U.S. v. Lake, 82-5837

Decision Date05 July 1983
Docket NumberNo. 82-5837,82-5837
Citation709 F.2d 43
PartiesUNITED STATES of America, Plaintiff-Appellee, v. Steve LAKE, Defendant-Appellant.
CourtU.S. Court of Appeals — Eleventh Circuit

Frank J. Petrella, Atlanta, Ga., for defendant-appellant.

Stanley Marcus, U.S. Atty., Karen L. Atkinson, Asst. U.S. Atty., Miami, Fla., for plaintiff-appellee.

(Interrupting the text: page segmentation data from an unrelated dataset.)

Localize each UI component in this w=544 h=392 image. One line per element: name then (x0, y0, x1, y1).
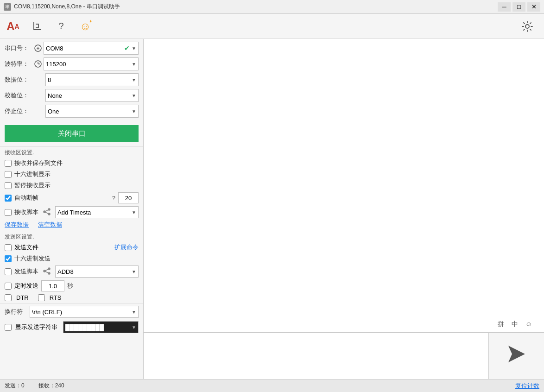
send-area-container (144, 333, 544, 379)
auto-frame-value-input[interactable]: 20 (118, 192, 139, 203)
auto-frame-label: 自动断帧 (14, 194, 38, 202)
timestamp-value: Add Timesta (57, 209, 132, 216)
port-select[interactable]: COM8 ✔ ▼ (44, 42, 139, 55)
timestamp-arrow: ▼ (132, 210, 136, 215)
receive-script-icon (43, 208, 51, 217)
dtr-checkbox[interactable] (5, 294, 12, 301)
baud-select-value: 115200 (46, 61, 132, 68)
send-script-select[interactable]: ADD8 ▼ (55, 266, 139, 278)
timer-value-input[interactable] (41, 280, 64, 291)
ext-command-button[interactable]: 扩展命令 (114, 243, 139, 252)
hex-send-checkbox[interactable] (5, 255, 12, 262)
reset-count-button[interactable]: 复位计数 (515, 382, 539, 390)
save-to-file-checkbox[interactable] (5, 160, 12, 167)
databits-label: 数据位： (5, 76, 32, 84)
font-icon[interactable]: AA (5, 18, 21, 35)
window-title: COM8,115200,None,8,One - 串口调试助手 (14, 3, 120, 11)
port-check-icon: ✔ (124, 44, 130, 52)
receive-count: 接收：240 (38, 382, 64, 390)
send-file-label: 发送文件 (14, 243, 38, 252)
show-send-checkbox[interactable] (5, 324, 12, 331)
stopbits-arrow: ▼ (132, 109, 136, 114)
hex-send-label: 十六进制发送 (14, 254, 51, 263)
clear-data-button[interactable]: 清空数据 (38, 221, 62, 229)
svg-marker-17 (508, 346, 525, 362)
receive-script-checkbox[interactable] (5, 209, 12, 216)
parity-select[interactable]: None ▼ (45, 89, 139, 102)
auto-frame-row: 自动断帧 ? 20 (0, 191, 143, 205)
newline-arrow: ▼ (132, 310, 136, 315)
save-to-file-row: 接收并保存到文件 (0, 158, 143, 169)
timer-send-checkbox[interactable] (5, 283, 12, 290)
timer-send-row: 定时发送 秒 (0, 279, 143, 293)
hex-display-checkbox[interactable] (5, 171, 12, 178)
rts-checkbox[interactable] (38, 294, 45, 301)
main-area: 串口号： COM8 ✔ ▼ 波特率： (0, 39, 544, 379)
maximize-button[interactable]: □ (512, 2, 525, 12)
dtr-rts-row: DTR RTS (0, 293, 143, 303)
port-label: 串口号： (5, 44, 32, 52)
svg-point-0 (525, 25, 529, 28)
databits-arrow: ▼ (132, 77, 136, 82)
receive-script-row: 接收脚本 Add Timesta ▼ (0, 205, 143, 220)
title-bar-left: 串 COM8,115200,None,8,One - 串口调试助手 (4, 3, 120, 11)
status-bar: 发送：0 接收：240 复位计数 (0, 379, 544, 392)
help-icon[interactable]: ? (53, 18, 70, 35)
port-icon (32, 43, 44, 54)
send-settings-title: 发送区设置. (0, 231, 143, 242)
status-left: 发送：0 接收：240 (5, 382, 515, 390)
receive-content (144, 39, 544, 332)
settings-icon[interactable] (519, 18, 536, 35)
close-port-button[interactable]: 关闭串口 (5, 125, 139, 142)
crop-icon[interactable] (29, 18, 45, 35)
parity-label: 校验位： (5, 91, 32, 100)
databits-row: 数据位： 8 ▼ (5, 73, 139, 86)
left-panel: 串口号： COM8 ✔ ▼ 波特率： (0, 39, 144, 379)
send-textarea[interactable] (144, 333, 488, 379)
newline-label: 换行符 (5, 308, 26, 316)
dtr-label: DTR (16, 294, 29, 301)
send-count: 发送：0 (5, 382, 25, 390)
send-file-row: 发送文件 扩展命令 (0, 242, 143, 253)
hex-display-label: 十六进制显示 (14, 170, 51, 178)
baud-select[interactable]: 115200 ▼ (44, 57, 139, 70)
send-script-row: 发送脚本 ADD8 ▼ (0, 264, 143, 279)
close-button[interactable]: ✕ (527, 2, 540, 12)
minimize-button[interactable]: ─ (498, 2, 511, 12)
send-button[interactable] (488, 333, 544, 379)
newline-row: 换行符 \r\n (CRLF) ▼ (0, 303, 143, 320)
send-file-checkbox[interactable] (5, 244, 12, 251)
ime-status: 拼 中 ☺ (498, 320, 535, 329)
databits-select[interactable]: 8 ▼ (45, 73, 139, 86)
smile-icon[interactable]: ☺✦ (77, 18, 94, 35)
send-script-checkbox[interactable] (5, 268, 12, 275)
save-data-button[interactable]: 保存数据 (5, 221, 29, 229)
toolbar: AA ? ☺✦ (0, 14, 544, 39)
timer-send-label: 定时发送 (14, 282, 38, 290)
receive-area[interactable]: 拼 中 ☺ (144, 39, 544, 333)
send-color-select[interactable]: █████████ ▼ (63, 321, 139, 333)
auto-frame-help[interactable]: ? (112, 195, 115, 202)
port-row: 串口号： COM8 ✔ ▼ (5, 42, 139, 55)
svg-point-10 (48, 213, 50, 215)
hex-display-row: 十六进制显示 (0, 169, 143, 180)
timestamp-select[interactable]: Add Timesta ▼ (55, 206, 139, 218)
send-script-icon (43, 267, 51, 276)
app-icon: 串 (4, 3, 11, 11)
newline-select[interactable]: \r\n (CRLF) ▼ (30, 306, 139, 318)
auto-frame-checkbox[interactable] (5, 195, 12, 202)
receive-settings-title: 接收区设置. (0, 146, 143, 158)
pause-receive-checkbox[interactable] (5, 182, 12, 189)
stopbits-row: 停止位： One ▼ (5, 105, 139, 118)
show-send-row: 显示发送字符串 █████████ ▼ (0, 320, 143, 335)
stopbits-label: 停止位： (5, 107, 32, 115)
receive-script-label: 接收脚本 (14, 208, 38, 216)
stopbits-select[interactable]: One ▼ (45, 105, 139, 118)
send-script-arrow: ▼ (132, 269, 136, 274)
send-script-value: ADD8 (57, 268, 132, 275)
port-settings: 串口号： COM8 ✔ ▼ 波特率： (0, 39, 143, 123)
port-dropdown-arrow: ▼ (132, 46, 136, 51)
title-bar: 串 COM8,115200,None,8,One - 串口调试助手 ─ □ ✕ (0, 0, 544, 14)
svg-point-15 (48, 272, 50, 274)
send-color-arrow: ▼ (132, 325, 136, 330)
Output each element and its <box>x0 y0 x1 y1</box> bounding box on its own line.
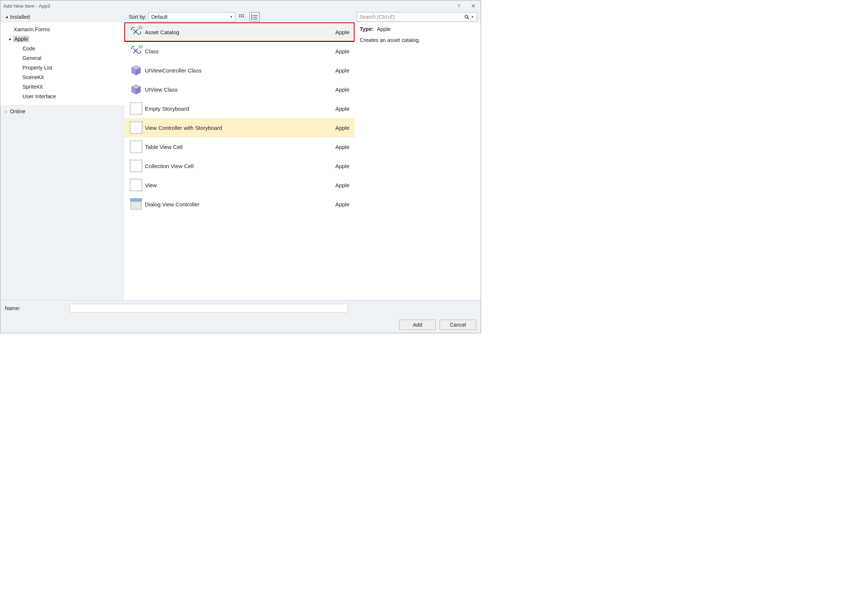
template-category: Apple <box>336 201 349 207</box>
dlg-icon <box>128 198 144 211</box>
svg-rect-22 <box>131 47 132 49</box>
dialog-window: Add New Item - App3 ? Installed Sort by:… <box>0 0 481 333</box>
collapse-icon <box>5 15 8 19</box>
svg-text:C#: C# <box>139 26 142 30</box>
sidebar-item-label: Code <box>23 46 35 52</box>
view-list-button[interactable] <box>249 12 260 22</box>
svg-rect-9 <box>251 17 252 18</box>
sort-dropdown[interactable]: Default ▼ <box>149 12 235 22</box>
svg-rect-11 <box>251 18 252 20</box>
svg-marker-0 <box>6 16 8 18</box>
template-item[interactable]: Empty StoryboardApple <box>124 99 355 118</box>
details-pane: Type: Apple Creates an asset catalog. <box>355 23 481 300</box>
template-name: View <box>144 182 336 188</box>
svg-rect-36 <box>130 141 142 153</box>
sidebar-item-label: Apple <box>13 36 29 42</box>
sidebar-item[interactable]: Property List <box>0 63 124 72</box>
name-input[interactable] <box>70 304 348 313</box>
grid-icon <box>239 14 246 20</box>
sidebar-header-label: Installed <box>10 14 30 20</box>
template-name: View Controller with Storyboard <box>144 125 336 131</box>
sidebar-online[interactable]: ▷ Online <box>0 106 124 117</box>
svg-rect-12 <box>253 19 258 20</box>
template-item[interactable]: C#Asset CatalogApple <box>124 23 355 41</box>
template-category: Apple <box>336 29 349 35</box>
sidebar-online-label: Online <box>10 108 25 114</box>
svg-rect-17 <box>131 28 132 30</box>
cancel-button[interactable]: Cancel <box>439 320 476 330</box>
search-icon <box>463 14 471 20</box>
svg-rect-4 <box>239 16 240 17</box>
svg-marker-15 <box>8 38 11 40</box>
svg-rect-18 <box>138 34 140 35</box>
sidebar-item[interactable]: SpriteKit <box>0 82 124 92</box>
templates-area: C#Asset CatalogAppleC#ClassAppleUIViewCo… <box>124 23 481 300</box>
search-options-chevron-icon[interactable]: ▼ <box>471 15 477 19</box>
svg-rect-16 <box>132 27 134 28</box>
template-item[interactable]: ViewApple <box>124 175 355 195</box>
sidebar-item[interactable]: User Interface <box>0 92 124 101</box>
sidebar-item-label: Property List <box>23 65 52 71</box>
svg-rect-23 <box>138 53 140 54</box>
template-name: UIViewController Class <box>144 67 336 73</box>
template-item[interactable]: Dialog View ControllerApple <box>124 195 355 214</box>
svg-rect-2 <box>241 14 242 15</box>
search-input[interactable] <box>357 13 463 21</box>
add-button[interactable]: Add <box>399 320 436 330</box>
template-item[interactable]: Collection View CellApple <box>124 156 355 175</box>
svg-point-13 <box>465 15 468 18</box>
template-name: Empty Storyboard <box>144 105 336 112</box>
svg-rect-10 <box>253 17 258 18</box>
svg-rect-40 <box>130 179 142 191</box>
close-button[interactable] <box>466 0 481 11</box>
detail-type-value: Apple <box>377 26 391 32</box>
svg-rect-43 <box>131 198 142 201</box>
chevron-down-icon: ▼ <box>229 15 233 19</box>
template-category: Apple <box>336 48 349 55</box>
template-name: Dialog View Controller <box>144 201 336 207</box>
svg-rect-38 <box>130 160 142 172</box>
collapse-icon <box>8 37 13 41</box>
button-row: Add Cancel <box>5 320 476 330</box>
window-title: Add New Item - App3 <box>3 3 50 9</box>
template-name: Class <box>144 48 336 55</box>
cube-icon <box>128 84 144 95</box>
svg-rect-21 <box>132 46 134 47</box>
template-name: UIView Class <box>144 87 336 93</box>
template-item[interactable]: UIView ClassApple <box>124 80 355 99</box>
sidebar-header[interactable]: Installed <box>0 14 129 20</box>
sidebar-item[interactable]: Apple <box>0 34 124 44</box>
category-tree: Xamarin.FormsAppleCodeGeneralProperty Li… <box>0 23 124 105</box>
template-item[interactable]: UIViewController ClassApple <box>124 61 355 80</box>
sidebar-item[interactable]: Xamarin.Forms <box>0 24 124 34</box>
sort-label: Sort by: <box>129 14 146 20</box>
svg-rect-44 <box>132 203 140 209</box>
bottom-bar: Name: Add Cancel <box>0 300 481 333</box>
svg-text:C#: C# <box>139 45 142 49</box>
svg-rect-3 <box>243 14 244 15</box>
sidebar-item[interactable]: General <box>0 53 124 63</box>
svg-rect-8 <box>253 15 258 16</box>
template-item[interactable]: View Controller with StoryboardApple <box>124 118 355 137</box>
sidebar-item-label: Xamarin.Forms <box>14 26 50 32</box>
help-button[interactable]: ? <box>451 0 466 11</box>
search-box[interactable]: ▼ <box>357 12 477 22</box>
template-item[interactable]: C#ClassApple <box>124 41 355 61</box>
sidebar-item[interactable]: SceneKit <box>0 72 124 82</box>
detail-type-row: Type: Apple <box>360 26 476 32</box>
svg-rect-5 <box>241 16 242 17</box>
view-grid-button[interactable] <box>238 12 247 21</box>
sidebar-item[interactable]: Code <box>0 44 124 53</box>
template-category: Apple <box>336 163 349 169</box>
cs-icon: C# <box>128 26 144 38</box>
svg-rect-34 <box>130 122 142 134</box>
cs-icon: C# <box>128 45 144 57</box>
svg-rect-7 <box>251 15 252 16</box>
sb-icon <box>128 178 144 192</box>
sb-icon <box>128 102 144 115</box>
sb-icon <box>128 159 144 172</box>
svg-rect-6 <box>243 16 244 17</box>
list-icon <box>251 14 258 20</box>
template-item[interactable]: Table View CellApple <box>124 137 355 156</box>
sb-icon <box>128 121 144 134</box>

Appeal from the United States District Court for the Southern District of Florida.

Before GODBOLD, Chief Judge, ANDERSON, Circuit Judge, and GOLDBERG *, Senior Circuit Judge.

GODBOLD, Chief Judge:

This is an appeal from the denial of a Rule 32(d), F.R.Crim.P., motion to withdraw a plea of guilty on the ground that many months after defendant entered the plea and was sentenced he discovered for the first time that he suffered a psychiatric disability that affected his capacity to commit the offense to which he had pleaded.

We affirm.

Defendant was indicted in March 1981 charged with conspiracy and possession with intent to distribute approximately 3,500 pounds of marijuana in violation of 21 U.S.C. Sec. 841(a)(1), Sec. 846 (1976), and 18 U.S.C. Sec. 2. On May 26, after a motion to suppress was denied, defendant pleaded guilty to the conspiracy charge, and on July 15 he was sentenced to four and one half years in prison.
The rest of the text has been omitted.